[Stored items from a collection]

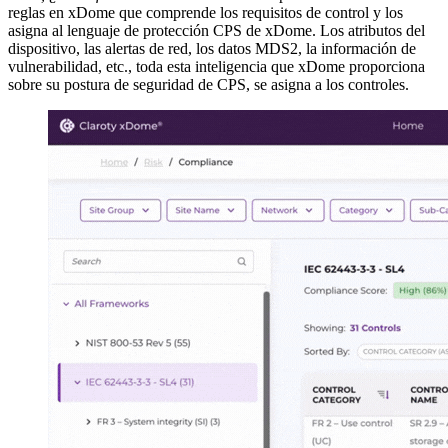
reglas en xDome que comprende los requisitos de control y los
asigna al lenguaje de protección CPS de xDome. Los atributos del
dispositivo, las alertas de red, los datos MDS2, la información de
vulnerabilidad, etc., toda esta inteligencia que xDome proporciona
sobre su postura de seguridad de CPS, se asigna a los controles.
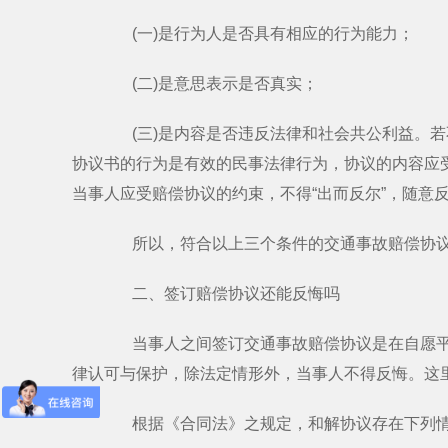
(一)是行为人是否具有相应的行为能力；
(二)是意思表示是否真实；
(三)是内容是否违反法律和社会共公利益。若
协议书的行为是有效的民事法律行为，协议的内容应
当事人应受赔偿协议的约束，不得“出而反尔”，随意
所以，符合以上三个条件的交通事故赔偿协议
二、签订赔偿协议还能反悔吗
当事人之间签订交通事故赔偿协议是在自愿平等
律认可与保护，除法定情形外，当事人不得反悔。这里
根据《合同法》之规定，和解协议存在下列情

▶ _Exercise instructions_
Using the entries above, find all lines with "xDome". Copy them.

▶ _Reply to the exercise_
reglas en xDome que comprende los requisitos de control y los
asigna al lenguaje de protección CPS de xDome. Los atributos del
vulnerabilidad, etc., toda esta inteligencia que xDome proporciona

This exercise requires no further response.